The Biggest Mistakes You’re Making With Your Washing Machine
You are overloading your machine
Most washing machines today look like they can fit the contents of your entire wardrobe in there, but avoid overstuffing at all costs. Every machine has its limit and don't push yours past its own. When a washing machine is overfull, the dirt gets trapped, the detergent and water doesn't reach the places it should, and your clothes remain filthy. Overloading your machine also causes excessive wrinkling of fabric and unnecessary wear on your washer.
Using the wrong amount of detergent
Most modern washing machines tend to use less water, with detergents that are more concentrated. If you use too much detergent, it could break down your fabrics and wear out your machine faster. To find out if you are using too much detergent, add four or five clean towels to your washing machine in hot water, without any detergent. If you see any suds on towels or water after a few minutes, then you may be using too much detergent. It is very important to follow the directions on the pack of the detergent you are using to get your clothes clean. If you don't measure the amount of detergent you are meant to use, you will decrease your washer's ability to clean your clothes.

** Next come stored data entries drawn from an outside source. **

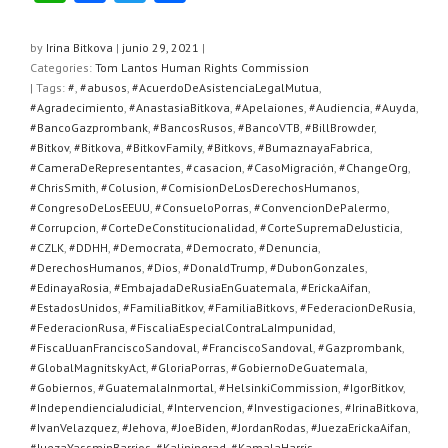
h
a
wi
o
at
c
tt
m
by
Irina Bitkova
|
junio 29, 2021
|
Categories:
Tom Lantos Human Rights Commission
s
e
er
p
| Tags:
#
,
#abusos
,
#AcuerdoDeAsistenciaLegalMutua
,
A
b
ar
#Agradecimiento
,
#AnastasiaBitkova
,
#Apelaiones
,
#Audiencia
,
#Auyda
,
#BancoGazprombank
,
#BancosRusos
,
#BancoVTB
,
#BillBrowder
,
p
o
tir
#Bitkov
,
#Bitkova
,
#BitkovFamily
,
#Bitkovs
,
#BumaznayaFabrica
,
#CameraDeRepresentantes
,
#casacion
,
#CasoMigración
,
#ChangeOrg
,
p
o
#ChrisSmith
,
#Colusion
,
#ComisionDeLosDerechosHumanos
,
k
#CongresoDeLosEEUU
,
#ConsueloPorras
,
#ConvencionDePalermo
,
#Corrupcion
,
#CorteDeConstitucionalidad
,
#CorteSupremaDeJusticia
,
#CZLK
,
#DDHH
,
#Democrata
,
#Democrato
,
#Denuncia
,
#DerechosHumanos
,
#Dios
,
#DonaldTrump
,
#DubonGonzales
,
#EdinayaRosia
,
#EmbajadaDeRusiaEnGuatemala
,
#ErickaAifan
,
#EstadosUnidos
,
#FamiliaBitkov
,
#FamiliaBitkovs
,
#FederacionDeRusia
,
#FederacionRusa
,
#FiscaliaEspecialContraLaImpunidad
,
#FiscalJuanFranciscoSandoval
,
#FranciscoSandoval
,
#Gazprombank
,
#GlobalMagnitskyAct
,
#GloriaPorras
,
#GobiernoDeGuatemala
,
#Gobiernos
,
#GuatemalaInmortal
,
#HelsinkiCommission
,
#IgorBitkov
,
#IndependienciaJudicial
,
#Intervencion
,
#Investigaciones
,
#IrinaBitkova
,
#IvanVelazquez
,
#Jehova
,
#JoeBiden
,
#JordanRodas
,
#JuezaErickaAifan
,
#JuezaYassminBarrios
,
#Kaliningrad
,
#KamalaHarris
,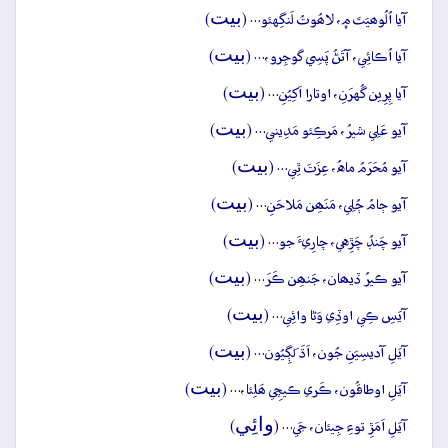
بيت
آيا اُلُوھيَتَ ۾، لاھُوتُ لَنگِهئو… (
)
بيت
آيا اُڪائِي، آتَڻُ پَسِي گوجِرو،… (
)
بيت
آيا پِرِين گُهرَنِ، اوتارا اَکِيُنِ… (
)
بيت
آيو عَلِي شيرُ، مَرڪِئو مَدِيني… (
)
بيت
آيو مُحَرَمُ ماهُ، عِزَتَ ٿِي… (
)
بيت
آيو ڄامُ ڄُلِي، مَنَھِن مَلاحَنِ… (
)
بيت
آيو چَنڊُ چَڙِهي، چارِيءَ جو… (
)
بيت
آيو ڪيرُ ڏيھان، جَنھِن ڪَرَ… (
)
بيت
آيَسِ ڪِي اوڏِي وَڻا وائِي… (
)
بيت
آيَلِ آديسِيَنِ جُون، اَڌَ لَڳِيُون… (
)
بيت
آيَلِ اوطاقُون، ڪَري ڪيچِي ھَلِئا،… (
)
وائِي
آيَلِ اَمَڙِ توءِ جِيئان، جَي… (
)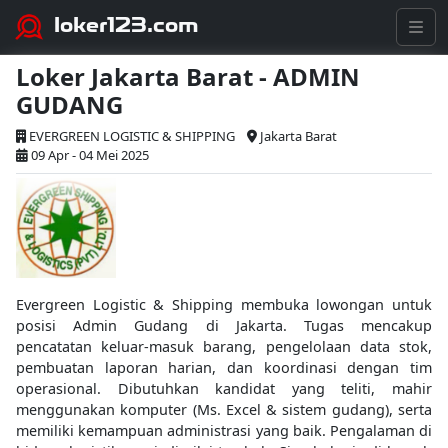
loker123.com
Loker Jakarta Barat - ADMIN
GUDANG
EVERGREEN LOGISTIC & SHIPPING
Jakarta Barat
09 Apr - 04 Mei 2025
Evergreen Logistic & Shipping membuka lowongan untuk
posisi Admin Gudang di Jakarta. Tugas mencakup
pencatatan keluar-masuk barang, pengelolaan data stok,
pembuatan laporan harian, dan koordinasi dengan tim
operasional. Dibutuhkan kandidat yang teliti, mahir
menggunakan komputer (Ms. Excel & sistem gudang), serta
memiliki kemampuan administrasi yang baik. Pengalaman di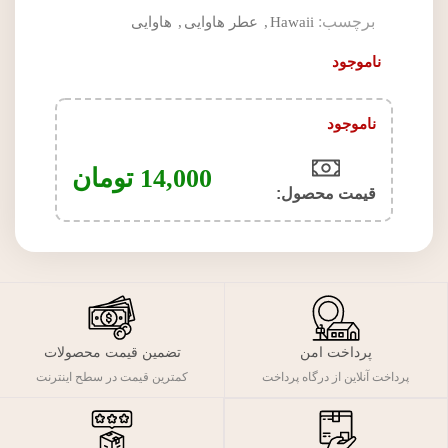
برچسب:
Hawaii
,
عطر هاوایی
,
هاوایی
ناموجود
ناموجود
14,000
تومان
قیمت محصول:​
پرداخت امن
تضمین قیمت محصولات
پرداخت آنلاین از درگاه پرداخت
کمترین قیمت در سطح اینترنت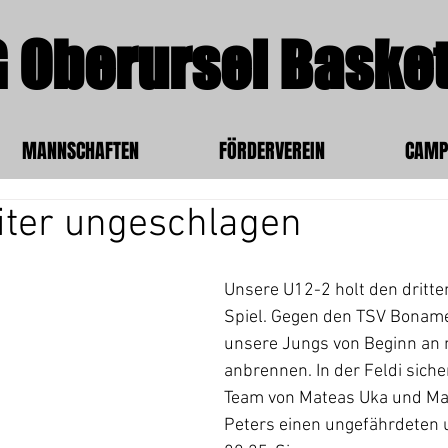
 Oberursel Basket
MANNSCHAFTEN
FÖRDERVEREIN
CAMP
iter ungeschlagen
Unsere U12-2 holt den dritten
Spiel. Gegen den TSV Boname
unsere Jungs von Beginn an n
anbrennen. In der Feldi siche
Team von Mateas Uka und Ma
Peters einen ungefährdeten 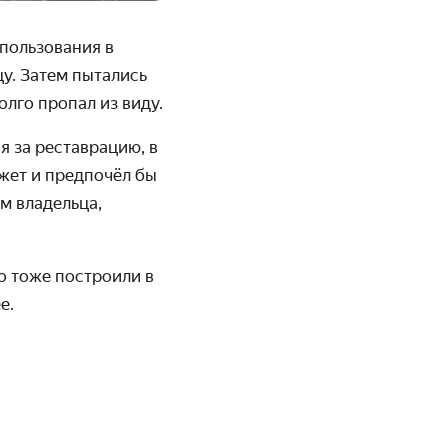
 пользования в
цу. Затем пытались
олго пропал из виду.
 за реставрацию, в
жет и предпочёл бы
м владельца,
о тоже построили в
е.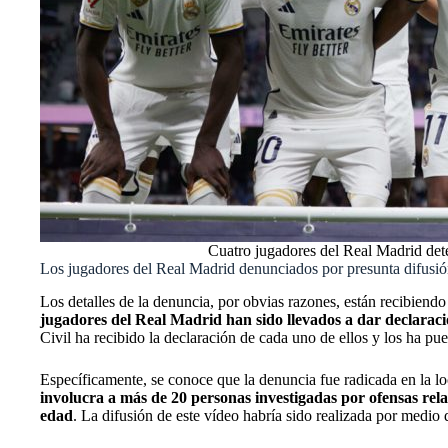
Cuatro jugadores del Real Madrid dete
Los jugadores del Real Madrid denunciados por presunta difusió
Los detalles de la denuncia, por obvias razones, están recibiendo
jugadores del Real Madrid han sido llevados a dar declaraci
Civil ha recibido la declaración de cada uno de ellos y los ha pue
Específicamente, se conoce que la denuncia fue radicada en la lo
involucra a más de 20 personas investigadas por ofensas rel
edad
. La difusión de este vídeo habría sido realizada por medi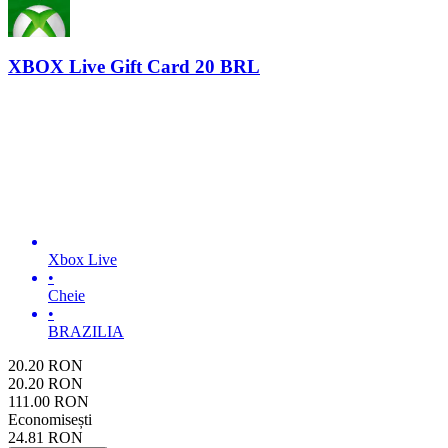
XBOX Live Gift Card 20 BRL
Xbox Live
•
Cheie
•
BRAZILIA
20.20
RON
20.20
RON
111.00
RON
Economisești
24.81
RON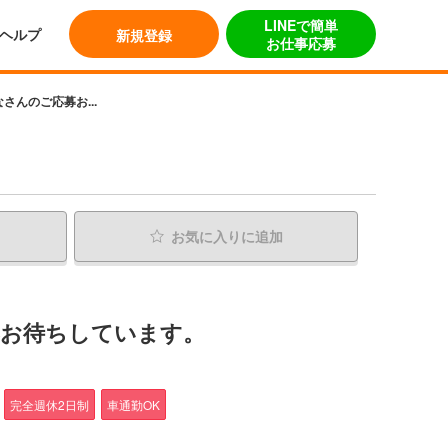
LINEで簡単
ヘルプ
新規登録
お仕事応募
さんのご応募お...
お気に入り
に追加
募お待ちしています。
完全週休2日制
車通勤OK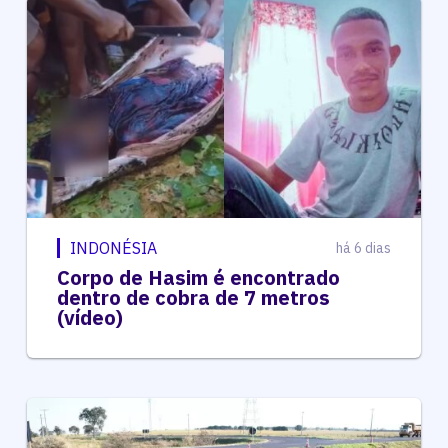
INDONÉSIA
há 6 dias
Corpo de Hasim é encontrado
dentro de cobra de 7 metros
(vídeo)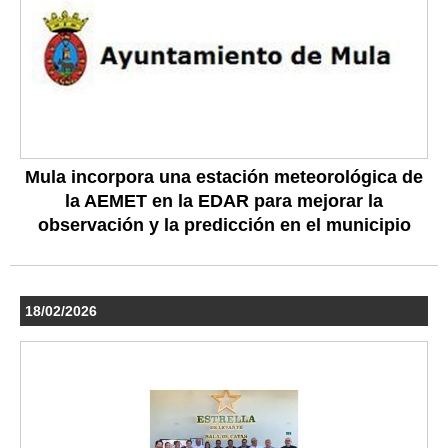
Mula incorpora una estación meteorológica de
la AEMET en la EDAR para mejorar la
observación y la predicción en el municipio
18/02/2026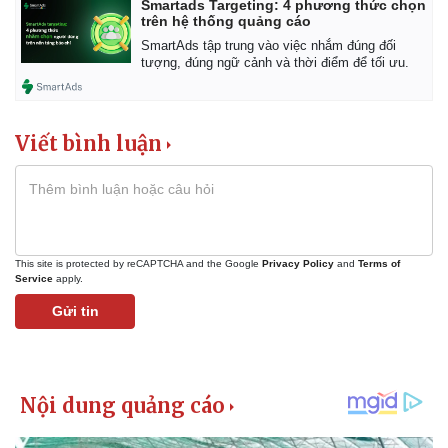
Smartads Targeting: 4 phương thức chọn
trên hệ thống quảng cáo
SmartAds tập trung vào việc nhắm đúng đối
tượng, đúng ngữ cảnh và thời điểm để tối ưu.
Viết bình luận
This site is protected by reCAPTCHA and the Google
Privacy Policy
and
Terms of
Service
apply.
Gửi tin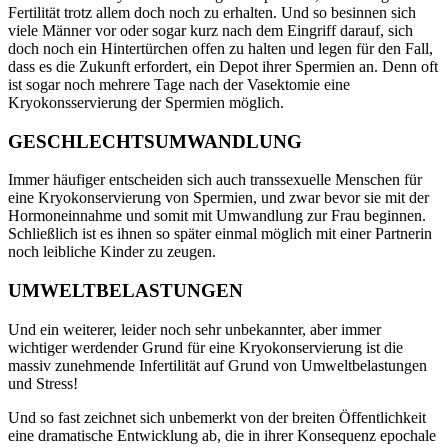
Fertilität trotz allem doch noch zu erhalten. Und so besinnen sich
viele Männer vor oder sogar kurz nach dem Eingriff darauf, sich
doch noch ein Hintertürchen offen zu halten und legen für den Fall,
dass es die Zukunft erfordert, ein Depot ihrer Spermien an. Denn oft
ist sogar noch mehrere Tage nach der Vasektomie eine
Kryokonsservierung der Spermien möglich.
GESCHLECHTSUMWANDLUNG
Immer häufiger entscheiden sich auch transsexuelle Menschen für
eine Kryokonservierung von Spermien, und zwar bevor sie mit der
Hormoneinnahme und somit mit Umwandlung zur Frau beginnen.
Schließlich ist es ihnen so später einmal möglich mit einer Partnerin
noch leibliche Kinder zu zeugen.
UMWELTBELASTUNGEN
Und ein weiterer, leider noch sehr unbekannter, aber immer
wichtiger werdender Grund für eine Kryokonservierung ist die
massiv zunehmende Infertilität auf Grund von Umweltbelastungen
und Stress!
Und so fast zeichnet sich unbemerkt von der breiten Öffentlichkeit
eine dramatische Entwicklung ab, die in ihrer Konsequenz epochale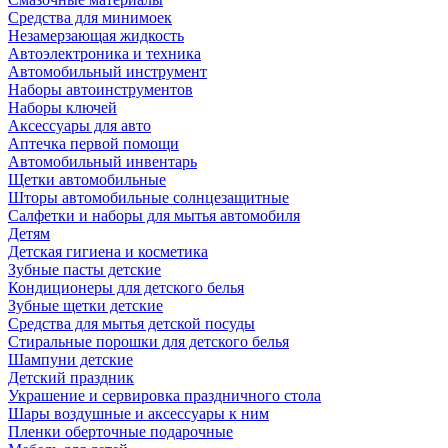
Средства для минимоек
Незамерзающая жидкость
Автоэлектроника и техника
Автомобильный инструмент
Наборы автоинструментов
Наборы ключей
Аксессуары для авто
Аптечка первой помощи
Автомобильный инвентарь
Щетки автомобильные
Шторы автомобильные солнцезащитные
Салфетки и наборы для мытья автомобиля
Детям
Детская гигиена и косметика
Зубные пасты детские
Кондиционеры для детского белья
Зубные щетки детские
Средства для мытья детской посуды
Стиральные порошки для детского белья
Шампуни детские
Детский праздник
Украшение и сервировка праздничного стола
Шары воздушные и аксессуары к ним
Пленки оберточные подарочные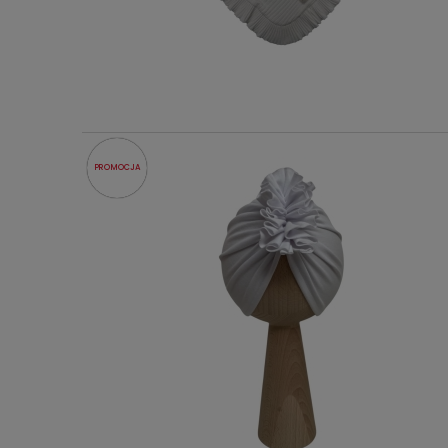
PROMOCJA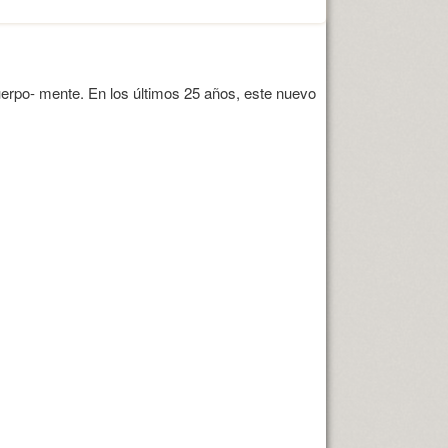
erpo- mente. En los últimos 25 años, este nuevo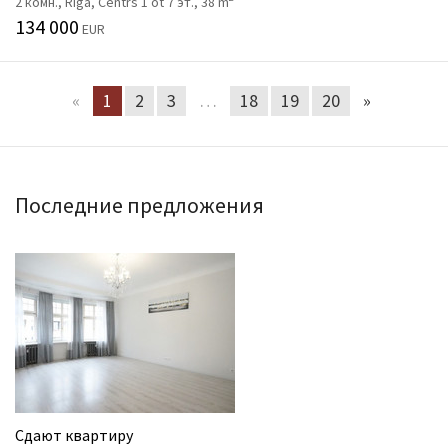
2 комн., Rīga, Centrs 1 ot 7 эт., 38 m
134 000
EUR
«
1
2
3
…
18
19
20
»
Последние предложения
Сдают квартиру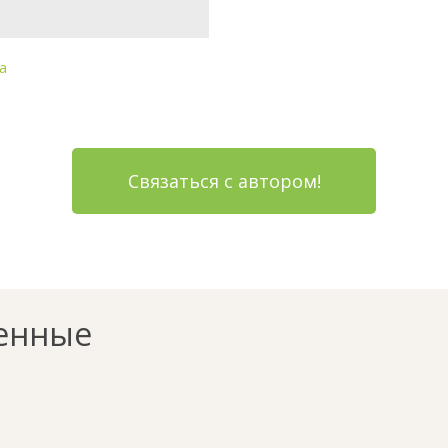
а
Связаться с автором!
енные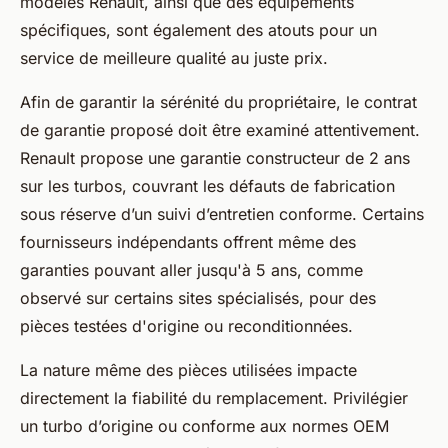
modèles Renault, ainsi que des équipements
spécifiques, sont également des atouts pour un
service de meilleure qualité au juste prix.
Afin de garantir la sérénité du propriétaire, le contrat
de garantie proposé doit être examiné attentivement.
Renault propose une garantie constructeur de 2 ans
sur les turbos, couvrant les défauts de fabrication
sous réserve d’un suivi d’entretien conforme. Certains
fournisseurs indépendants offrent même des
garanties pouvant aller jusqu'à 5 ans, comme
observé sur certains sites spécialisés, pour des
pièces testées d'origine ou reconditionnées.
La nature même des pièces utilisées impacte
directement la fiabilité du remplacement. Privilégier
un turbo d’origine ou conforme aux normes OEM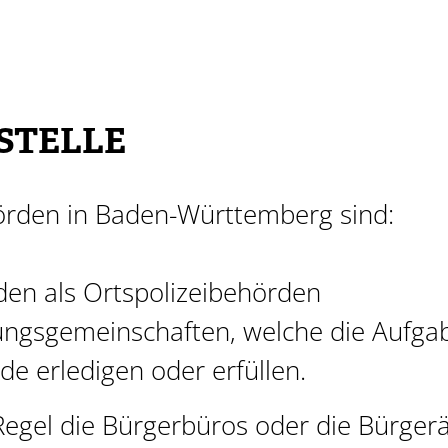
STELLE
rden in Baden-Württemberg sind:
en als Ortspolizeibehörden
ungsgemeinschaften,
welche die Aufga
e erledigen oder erfüllen.
Regel die Bürgerbüros oder die Bürger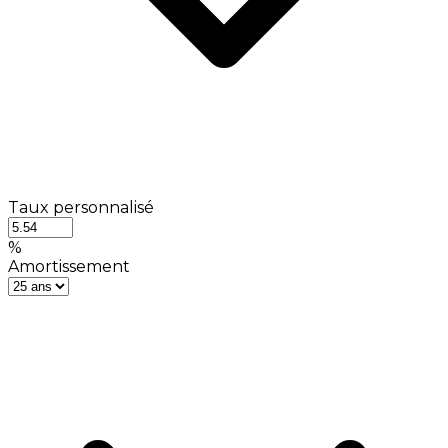
Taux personnalisé
%
Amortissement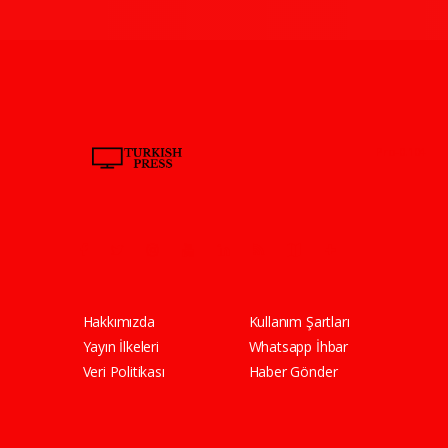
Pro-0.104
Hakkımızda
Kullanım Şartları
Yayın İlkeleri
Whatsapp İhbar
Veri Politikası
Haber Gönder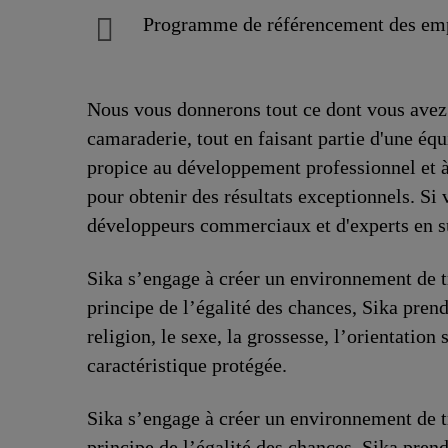
Programme de référencement des em
Nous vous donnerons tout ce dont vous avez 
camaraderie, tout en faisant partie d'une éq
propice au développement professionnel et à l
pour obtenir des résultats exceptionnels. S
développeurs commerciaux et d'experts en s
Sika s’engage à créer un environnement de tr
principe de l’égalité des chances, Sika prend
religion, le sexe, la grossesse, l’orientation 
caractéristique protégée.
Sika s’engage à créer un environnement de tr
principe de l’égalité des chances, Sika prend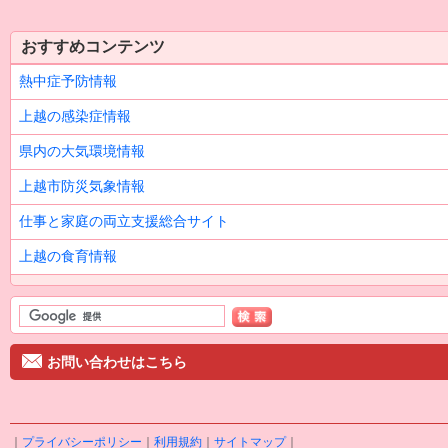
おすすめコンテンツ
熱中症予防情報
上越の感染症情報
県内の大気環境情報
上越市防災気象情報
仕事と家庭の両立支援総合サイト
上越の食育情報
お問い合わせはこちら
｜
プライバシーポリシー
｜
利用規約
｜
サイトマップ
｜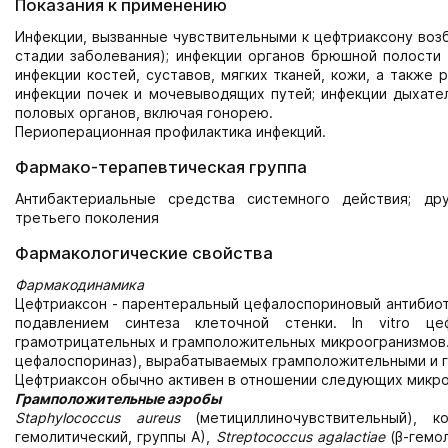
Показания к применению
Инфекции, вызванные чувствительными к цефтриаксону возбуд
стадии заболевания); инфекции органов брюшной полости 
инфекции костей, суставов, мягких тканей, кожи, а также
инфекции почек и мочевыводящих путей; инфекции дыхател
половых органов, включая гонорею.
Периоперационная профилактика инфекций.
Фармако-терапевтическая группа
Антибактериальные средства системного действия; др
третьего поколения
Фармакологические свойства
Фармакодинамика
Цефтриаксон - парентеральный цефалоспориновый антибиоти
подавлением синтеза клеточной стенки. In vitro ц
грамотрицательных и грамположительных микроогранизмов. 
цефалоспориназ), вырабатываемых грамположительными и 
Цефтриаксон обычно активен в отношении следующих микро
Грамположительные аэробы
Staphylococcus
aureus
(метициллиночувствительный), ко
гемолитический, группы A),
Streptococcus
agalactiae
(β-гемол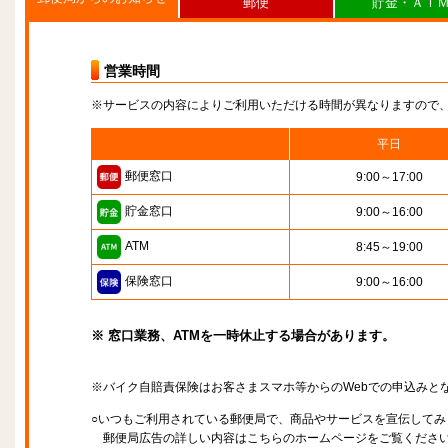
郵便
貯金・ＡＴ
営業時間
※サービスの内容によりご利用いただける時間が異なりますので
平日
郵便窓口
9:00～17:00
貯金窓口
9:00～16:00
ATM
8:45～19:00
保険窓口
9:00～16:00
※ 窓口業務、ATMを一時休止する場合があります。
※バイク自賠責保険はお客さまスマホ等からのWebでの申込みと
○いつもご利用されている郵便局で、商品やサービスを宣伝してみ
郵便局広告の詳しい内容はこちらのホームページをご覧くださ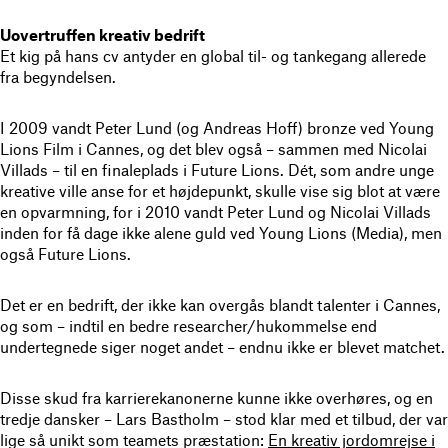
Uovertruffen kreativ bedrift
Et kig på hans cv antyder en global til- og tankegang allerede
fra begyndelsen.
I 2009 vandt Peter Lund (og Andreas Hoff) bronze ved Young
Lions Film i Cannes, og det blev også – sammen med Nicolai
Villads – til en finaleplads i Future Lions. Dét, som andre unge
kreative ville anse for et højdepunkt, skulle vise sig blot at være
en opvarmning, for i 2010 vandt Peter Lund og Nicolai Villads
inden for få dage ikke alene guld ved Young Lions (Media), men
også Future Lions.
Det er en bedrift, der ikke kan overgås blandt talenter i Cannes,
og som – indtil en bedre researcher/hukommelse end
undertegnede siger noget andet – endnu ikke er blevet matchet.
Disse skud fra karrierekanonerne kunne ikke overhøres, og en
tredje dansker – Lars Bastholm – stod klar med et tilbud, der var
lige så unikt som teamets præstation:
En kreativ jordomrejse i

Using the same settings and cycles for all washes
Every load needs its own setting, depending on what the load contains. Sure, it is safest to use the 'delicate' or 'regular' setting for most of your loads, but the other settings were put there for a reason, and they are worth exploring as well. Some of these settings offer hotter water for whitening and to remove stains, while others offer extra rinses for heavier items.
Not flushing out the dispensers
Most washing machines have at least one dispenser for detergent, fabric softener or both, and usually it needs to be cleaned. At the end of each cycle, make sure you remove and rinse dispensers. Keep the detergent drawers open so that any residue water dries up else it would otherwise cause bad odors.
Not replacing rubber hoses with braided ones
If you don't turn the water off to your machine when you are done with laundry, you should consider replacing rubber hoses with braided ones so that they don't burst. Braided hoses tend to be more durable and won't crack, dry out or split like rubber hoses.
You are loading your washing machine unevenly
If you have distributed your laundry unevenly, most washers tend to stop mid-cycle or might not start at all. Uneven loading may also cause your washing machine to vibrate vigorously.
The center agitator is being obstructed
A blocked center agitator might restrict the movement of your clothes during the wash cycle. Items such as bed sheets, towels and clothing with strings are known as the biggest culprits.
You aren't filling your washing machine with water first
Always make sure that you fill your washing machine with water first, and then add detergent (allowing it to dissolve properly) before you add your clothes. This will ensure that your clothes are rinsed squeaky clean too.
You are leaving your clothes in the machine for too long
If you leave your wet or damp clothes in the washing machine for too long, they could end up smelling dank and sour. Get dank-smelling clothes back to normal by doing another wash with some color-safe bleach.
You are not using HE soap
Most top-loading and front-loading modern washing machines today require the use of high efficiency (HE) detergents. These detergents use less water and are sud-less.
You are using the wrong temperature
Most fabrics are washed with cold water, but heavily-soiled fabrics, linens and whites require hot water. If you wash certain fabrics in the wrong temperature, it may cause your fabrics to shrink.
You are adding bleach at the wrong time
If you add bleach too early to your washing machine, it could affect cleaning enzymes of the detergent, and if you add it too late, it might burn holes in your clothes. Thus, it is advisable that you read instructions on the bleach bottle before you use it.
You are not cleaning the HE washer
Due to the fact that detergent and grime don't drain well with low water that is used during cycles, most high-efficiency washers tend to be prone to smells and odors. Clean your washer at least once a month by running a cycle with water and a cup of vinegar. Wipe down the surface of the washer and allow it to dry naturally by leaving the door open.